“Hardcore Henry” is the closest thing I’ve ever seen to a video game come to life. That is both its greatest strength and weakness. It’s a nonstop action, shoot ‘em up, parkour, superpowered extravaganza on Hulk steroids…It’s basically the Mountain Dew of movies.
What little plot there is can be easily broken down into bullet points.
•You’re watching the world through the eyes of Henry, a dead man reassembled and brought back to life as the ultimate cyborg supersoldier by your scientist wife.
•You’re being hunted by a superpowered albino villain who looks like he was rejected as a Die Hard antagonist.
•The constant chase scenes and shooting of nameless bad guy goons through Russia are broken up by your interactions with the mysterious Jimmy (District 9’s Sharlto Copley) who seems to be immortal as he constantly dies but comes back in a different persona.
•End game: Kill bad guy.

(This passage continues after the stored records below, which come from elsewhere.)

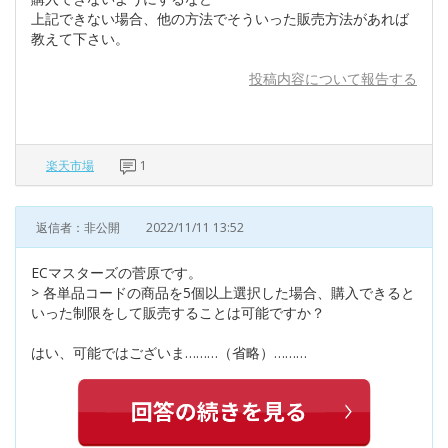
上記できない場合、他の方法でそういった販売方法があれば
教えて下さい。
投稿内容について報告する
楽天市場
1
返信者：非公開
2022/11/11 13:52
ECマスターズの菅原です。
> 各単品コードの商品を5個以上選択した場合、購入できると
いった制限をして販売することは可能ですか？
はい、可能ではございま………（省略）………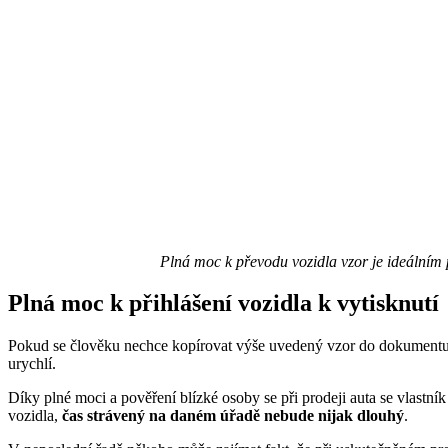
Plná moc k převodu vozidla vzor je ideálním
Plná moc k přihlášení vozidla k vytisknutí
Pokud se člověku nechce kopírovat výše uvedený vzor do dokumentu
urychlí.
Díky plné moci a pověření blízké osoby se při prodeji auta se vlastní
vozidla,
čas strávený na daném úřadě nebude nijak dlouhý
.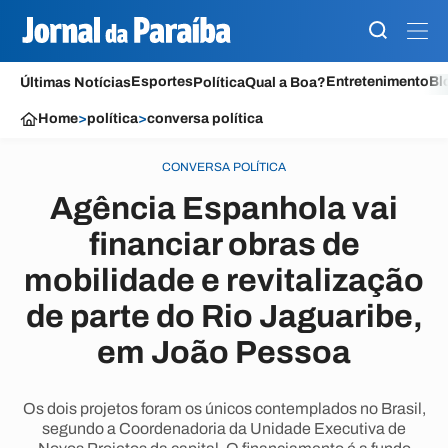
Esportes
Entretenimento
Bl
Últimas Notícias
Política
Qual a Boa?
Home
>
política
>
conversa política
CONVERSA POLÍTICA
Agência Espanhola vai
financiar obras de
mobilidade e revitalização
de parte do Rio Jaguaribe,
em João Pessoa
Os dois projetos foram os únicos contemplados no Brasil,
segundo a Coordenadoria da Unidade Executiva de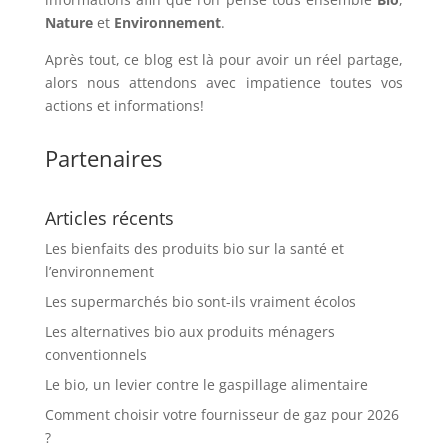
Nature
et
Environnement
.
Après tout, ce blog est là pour avoir un réel partage,
alors nous attendons avec impatience toutes vos
actions et informations!
Partenaires
Articles récents
Les bienfaits des produits bio sur la santé et
l’environnement
Les supermarchés bio sont-ils vraiment écolos
Les alternatives bio aux produits ménagers
conventionnels
Le bio, un levier contre le gaspillage alimentaire
Comment choisir votre fournisseur de gaz pour 2026
?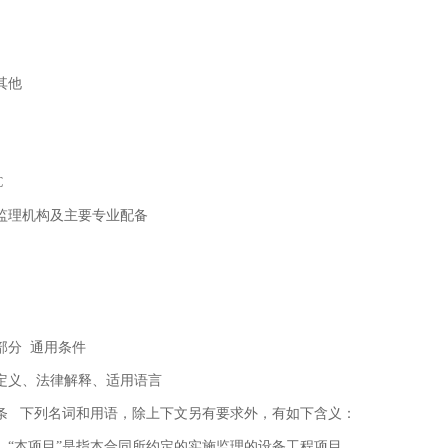
其他
C
监理机构及主要专业配备
部分 通用条件
定义、法律解释、适用语言
条 下列名词和用语，除上下文另有要求外，有如下含义：
）“本项目”是指本合同所约定的实施监理的设备工程项目。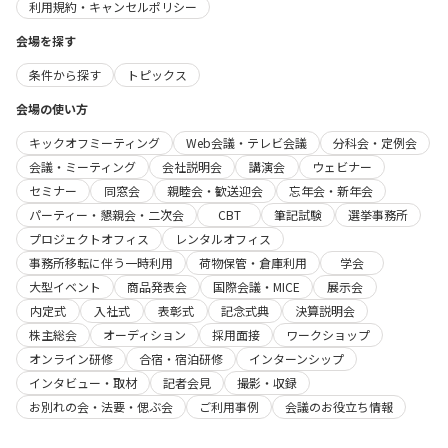
利用規約・キャンセルポリシー
会場を探す
条件から探す
トピックス
会場の使い方
キックオフミーティング
Web会議・テレビ会議
分科会・定例会
会議・ミーティング
会社説明会
講演会
ウェビナー
セミナー
同窓会
親睦会・歓送迎会
忘年会・新年会
パーティー・懇親会・二次会
CBT
筆記試験
選挙事務所
プロジェクトオフィス
レンタルオフィス
事務所移転に伴う一時利用
荷物保管・倉庫利用
学会
大型イベント
商品発表会
国際会議・MICE
展示会
内定式
入社式
表彰式
記念式典
決算説明会
株主総会
オーディション
採用面接
ワークショップ
オンライン研修
合宿・宿泊研修
インターンシップ
インタビュー・取材
記者会見
撮影・収録
お別れの会・法要・偲ぶ会
ご利用事例
会議のお役立ち情報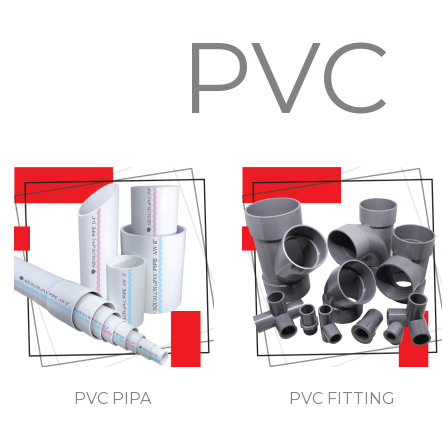
PVC
PVC PIPA
PVC FITTING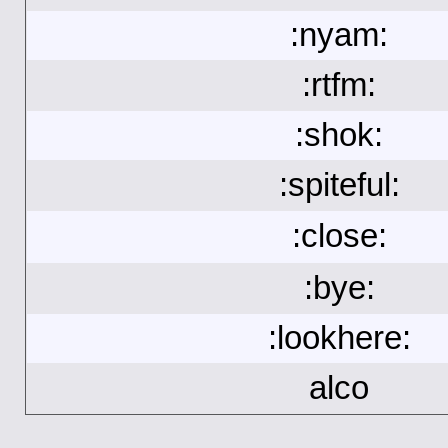
:nyam:
:rtfm:
:shok:
:spiteful:
:close:
:bye:
:lookhere:
alco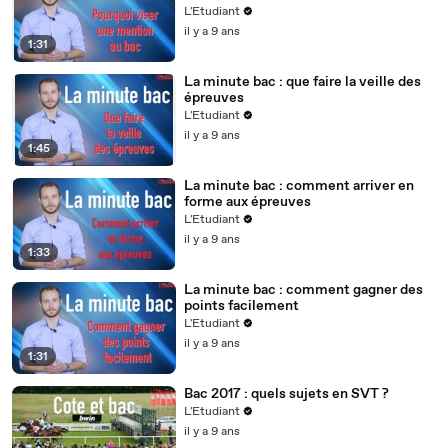
L'Etudiant
il y a 9 ans
1:31
La minute bac : que faire la veille des
épreuves
L'Etudiant
il y a 9 ans
1:45
La minute bac : comment arriver en
forme aux épreuves
L'Etudiant
il y a 9 ans
1:33
La minute bac : comment gagner des
points facilement
L'Etudiant
il y a 9 ans
1:31
Bac 2017 : quels sujets en SVT ?
L'Etudiant
il y a 9 ans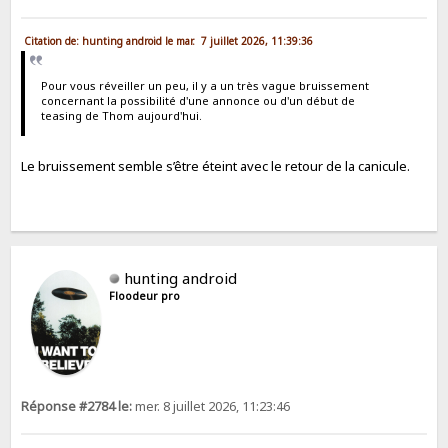
Citation de: hunting android le mar. 7 juillet 2026, 11:39:36
Pour vous réveiller un peu, il y a un très vague bruissement
concernant la possibilité d'une annonce ou d'un début de
teasing de Thom aujourd'hui.
Le bruissement semble s’être éteint avec le retour de la canicule.
hunting android
Floodeur pro
Réponse #2784 le:
mer. 8 juillet 2026, 11:23:46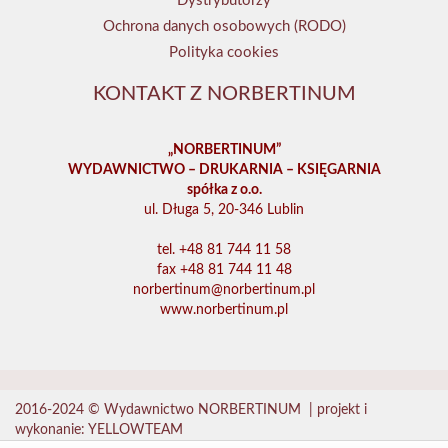
Dystrybutorzy
Ochrona danych osobowych (RODO)
Polityka cookies
KONTAKT Z NORBERTINUM
„NORBERTINUM”
WYDAWNICTWO – DRUKARNIA – KSIĘGARNIA
spółka z o.o.
ul. Długa 5, 20-346 Lublin
tel. +48 81 744 11 58
fax +48 81 744 11 48
norbertinum@norbertinum.pl
www.norbertinum.pl
2016-2024 © Wydawnictwo NORBERTINUM |
projekt i
wykonanie: YELLOWTEAM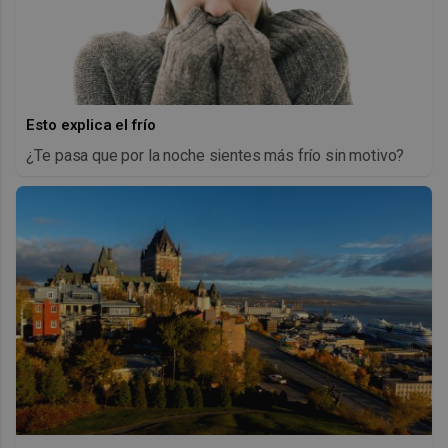
Esto explica el frío
¿Te pasa que por la noche sientes más frío sin motivo?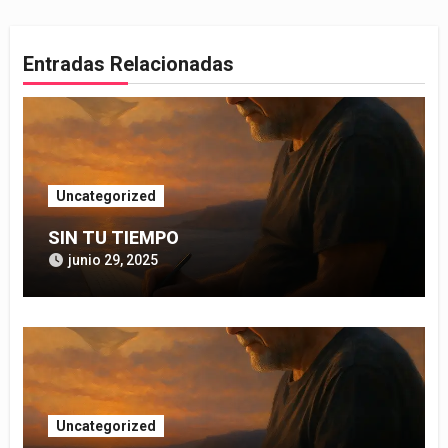
entradas
Entradas Relacionadas
Uncategorized
SIN TU TIEMPO
junio 29, 2025
Uncategorized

Save girl. The End.
From a technical point of view, “Hardcore Henry” is a massive success. The stunt work and special effects that went into making this movie work are nothing short of incredible as the cameraman was more or less a stuntman wearing a GoPro. But unfortunately when it comes to story, its all style with zero substance. In fact this is an adolescent male power fantasy in its purest form. You’re an invincible badass who takes down countless bad guys to save the girl. You have your quirky sidekick who helps you on your journey. And all women are forced to the background or are reduced to sexy sex-things or trophies. (Pretty disappointing when you consider that last year’s Badass of the Year award unequivocally went to Charlize Theron’s Furiosa from Mad Max: Fury Road.)
While it was a very entertaining if not monumentally flawed action movie, there is just so little to the movie that I can’t ever picture myself craving a second viewing. However, if you do want to experience all the insanity, make sure you see it on a big screen. It is the type of film that almost encourages audience participation as it elicits tons of painful groans and surprising guffaws throughout its run time. Perhaps the only other way to possibly get the best experience of watching this film would be if the filmmakers translated it into a VR experience.
(Also this is neither here nor there but “Hardcore Henry” is pretty much exactly how I imagine it must be like to live in Russia.)